Whiskies are all the rage but like with all great art, there are diverse interpretations. That’s why this Tasting Box brings three very different Whiskies from three countries: Wales, Ireland and Japan. There are wonderful stories to be told by each bottle, amazing flavors and aromas to experience. They are all a part of the world of Whisky-making, but each belongs to its very unique and marvelous genre. Like books, these Whiskies are just waiting to reveal their stories.
 
 
The first bottle, Penderyn’s Madeira Gold, is a story of rarity and royalty. The golden Spirit from Wales, where it’s spelled “Wysgi”, is a classic, aged in ex-Bourbon casks (one of the founding fathers of Kentucky Bourbon, Evan Williams, was from Wales) and refined with a Madeira finish. It comes from a distillery that brought Whisky-making back to Wales after a century. The captivating Wysgi is born in special stills that produce clean and fruity Spirits, and its blood is the purest water around. It’s a story that brings creamy, rich and fruity aromas, and crispy, oaky and sweet flavors. It’s a story that begins with a loud and cheerful “Iechyd da!” (Which means “cheers” in Welsh and is pronounced lehi-da.)
 
Tipperary’s Knockmealdowns, the second bottle, is a tongue twister that tells an enchanting fairy tale of a bottomless lake haunted by a cursed wench who has to empty the lake with a thimble.

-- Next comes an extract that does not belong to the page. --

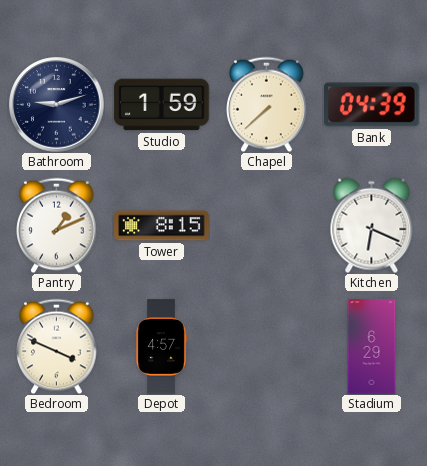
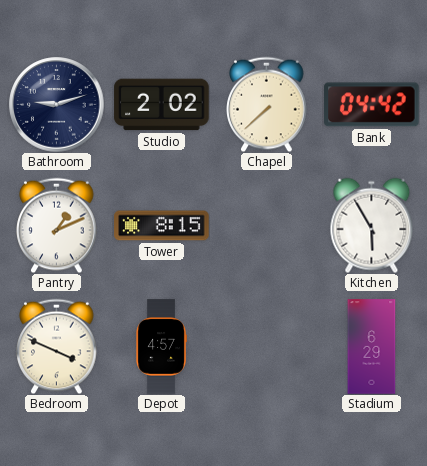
Studio: 1:59 -> 2:02
Bank: 04:39 -> 04:42
Kitchen: 6:19 -> 5:55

Some of that pristine water cuts the rare and mythical Whiskey that is created from only six casks and is matured for a decade in ex-Bourbon barrels. The tale is full of aromas of Irish meadows and orchards, and the magic flavors of honeysuckle and spices. It’s a tour-de-force legend of myths and mists.
 
The third story, coming from the far away Land of the setting sun, is a tale of unbelievable characters and plot twists. Ohishi’s Sherry cask matured Whisky is a double agent of mysterious identity. It’s made from rice (which is protected by Koi fish squads instead of herbicides), which means it technically isn’t Whisky but Shochu. But wait! It’s also matured in Sherry casks, so it’s not a typical Schochu - it’s a Schochu that decided to become a Whisky. In any case, it’s a fun conundrum but in the end it doesn’t matter; calling names never helped anyone. This enigmatic Spirit is soft and silky and spicy, and wonderfully unique.
 
Life is a story made of chapters of varying quality, so write a few sentences of joyful decadence and hedonism, and bring some delicious variety and experience to your tale
 
So, here's "iechyd da" to you, "sláinte" to your buddies, and "kanpai" to everybody else!
 
Smartass Corner
 
1. Welsh Whisky, known there as "Wysgi Cymreig", had been a thing since the fourth century when Constantine the Great fooled around, but completely vanished in the late 19th century when people decided to become boring and abstinent. Thank god, Penderyn was founded in 2000 and brought the Whisky back.
 
2) Rice Whisky is just one of the varieties. Barley, corn, rye, and wheat are the usual suspects in bottles of Whisky, but distillers also experiment with oats, millet, spelt, and now rice. But is a Whisky from rice still Whisky? Isn't it just aged Shochu? Well, it depends on how you define Whisky. Best rice Whiskies are made and aged the same way ordinary Whiskies are, with one different ingredient. So, whether you call it Whisky or Shochu, it doesn't matter as long as you enjoy it.
 
3) Irish Whisky or Irish Whiskey? Well, both, actually. Historically, Irish distillers adopted the spelling with additional 'e' to separate their Spirit from the Scottish one. Sure, both nations love bagpipes, but there need to be some differences. That being said, both spellings are legal, and many brands dropped the 'e', settling with Irish Whisky. One has to save money, we suppose.
 
4) While World War II was quite unpleasant for everybody, Japanese Whisky actually loved it. Its sales boomed as companies supplied it directly to the Japanese army. The demand for the golden Spirit was so high most of the Whisky produced in Japan ended up in the stomachs of soldiers.
 
5) Both England and Wales were without one Whisky distillery for over a century while business boomed in the North. Now, there are thirteen distilleries in England and one in Wales, while there are over 120 in Scotland.
 
6) Distillers in Ireland seldom use traditional dunnage warehouses. Instead, they mature their Whiskeys in racked warehouses where they palletize the barrels in an upright position. They, too, use a variety of casks, including those that held Bourbon, Sherry, Port, and Maderia, but the majority is poured into first-fill barrels.
 
7) In Japan, Whisky makers use second-fill Bourbon barrels and Sherry casks, or barrels made of the indigenous mizunara oak. In the southern part of Japan, maturation occurs at a faster pace due to higher temperatures, but the required legal minimum is three years of aging.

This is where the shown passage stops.